A history of the Cambridge Botanic Gardens
Cambridge is one of the oldest cities in the UK and has been a hub of education and discovery for centuries. The Cambridge University Botanic Gardens offer some of the most beautiful views in the city and a chance to learn more about nature.
Bring the kids along to our hotels in Central Cambridge and spend an exciting weekend at Clayton Hotel Cambridge learning more about the natural world at the Botanic Gardens. Here’s a look at the rich history of the institution.
The gardens are part of the University of Cambridge and were developed in conjunction with the Department of Plant Sciences to provide a place of learning and preservation. They are located between Trumpington Road and Hill Road which means visitors at Clayton Hotel Cambridge can easily get there on foot. The gardens cover an area of 40 acres and are made up of outdoor greeneries, glass houses, botanist sheds and several water features which collaboratively house over 8000 different species of plant.
Although the current institution was not built until 1831, the history of the Cambridge Botanic Garden is rooted in the mid-18th century. The original garden consisted only of 5 acres of land and that was purchased by the Vice-Master of Trinity College, Dr Richard Walker. After being purchased and presented to the university as a place of study, the greenery was named the Walkerian Garden. Initially, it was used to grow herbaceous plants and was used primarily by medical students but the garden quickly grew.
It was in 1825 after the addition of greenhouses and a lecture hall that the newly appointed professor of botany, John Stevens Henslow decided that a new and larger site was needed. This was the birth of the Cambridge Botanic Gardens. The area was picked for its location outside of the city centre and allowed for much more expansion. Among the many architectural additions made, the university added several fountains, numerous outdoor gardens and the iconic glass houses which today are among the garden’s most popular features.
Over the years, the gardens have been a place of preservation and study. They have allowed students and academics to study plants from all corners of the globe. The building of the greenhouses allowed for the preservation of exotic plants, allowing students to widen their knowledge of plant sciences. A number of famous scientists and researchers have walked through the gardens including Charles Darwin, Max Walters and Sir David Baulcombe.

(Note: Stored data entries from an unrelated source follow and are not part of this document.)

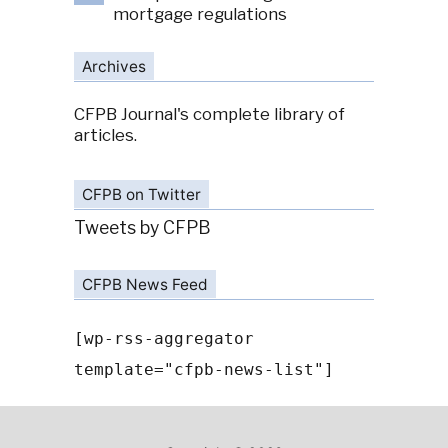
mortgage regulations
Archives
CFPB Journal's complete library of
articles.
CFPB on Twitter
Tweets by CFPB
CFPB News Feed
[wp-rss-aggregator
template="cfpb-news-list"]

Over the last century, the gardens have continued to flourish and have seen a number of new additions. Rock gardens, scented gardens, tropical rainforests, genetics gardens and water gardens are just a handful of things to see. Today the Cambridge Botanic Garden is open to the public and allows visitors to delve into the wonderful world of plant science and botany. If you’re planning a trip to Cambridge be sure to head over and see what natural treasures you can find.